# Which Hairstyle you like Better on Rihanna



## Ricci (Jun 6, 2010)

She's got a new style now .. IMHO worse then the prior. I miss her long hair






Im curious Of the results so please vote!

Long or Short?











Just so u know I'm not mocking short hair! I just dont like it on Riri &amp; especially buzzcut and red! lol


----------



## Dragonfly (Jun 6, 2010)

I definately like the longer hair on her.

She needs to be careful that she doesn't become a caricature of herself.


----------



## Darla (Jun 6, 2010)

ROTFL that looks ridiculous! maybe just the picture but i think not.

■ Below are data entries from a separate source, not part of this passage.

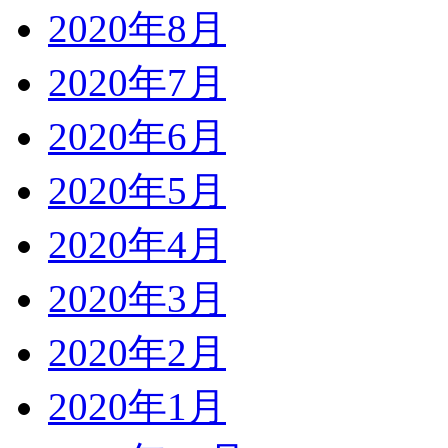
2020年8月
2020年7月
2020年6月
2020年5月
2020年4月
2020年3月
2020年2月
2020年1月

here's a nice one with her child


----------



## Ricci (Jun 6, 2010)

She is so beautiful I dont understand why the buzzcuts?


----------



## Karren (Jun 7, 2010)

Long!! Though I do love the lingerie she wearing in the short hair shot.. Too bad she forgot to put something over it! Lol.


----------



## divadoll (Jun 7, 2010)

Long! The short hairdo reminds me of Grace Jones.


----------



## AudreyNola (Jun 7, 2010)

Oh, I don't guess I care. The long is beautiful and conventionally sexy... I guess the short is supposed to be edgy and fashion forward :shrug:


----------



## HisBunny (Jun 7, 2010)

I think shes so ugly but i think she looks a lil better with short hair not super short like the 2nd pic.


----------



## reesesilverstar (Jun 7, 2010)

I agree with Audrey.


----------



## Ingrid (Jun 7, 2010)

Long hair for sure, short hair looks HORRIBLE on her.


----------



## teebabeh (Jun 7, 2010)

she looks better with her long hair...


----------



## internetchick (Jun 8, 2010)

I prefer the long, but that is a bad representation of her with short hair.


----------



## Ricci (Jun 8, 2010)

I like the last short hair pic


----------



## xjackie83 (Jun 8, 2010)

I think if she were just a "normal" person the long hair would be the way to go. But as a celebrity you have to be one-of-a-kind and her unique shorter dos make her stand out. Rhianna use to get some radio play in her early career, but no one really cared about her. Then she cut her hair, get some edge, and blew up the charts.


----------



## emily_3383 (Jun 8, 2010)

wtf is that what shes sporting right now?


----------



## Mixie87 (Jun 9, 2010)

I voted short, It suits her better.

But the style shes rocking right now with the red and mushroom looking cut...has to go.


----------



## RamblingRose26 (Jun 10, 2010)

Long for sure!


----------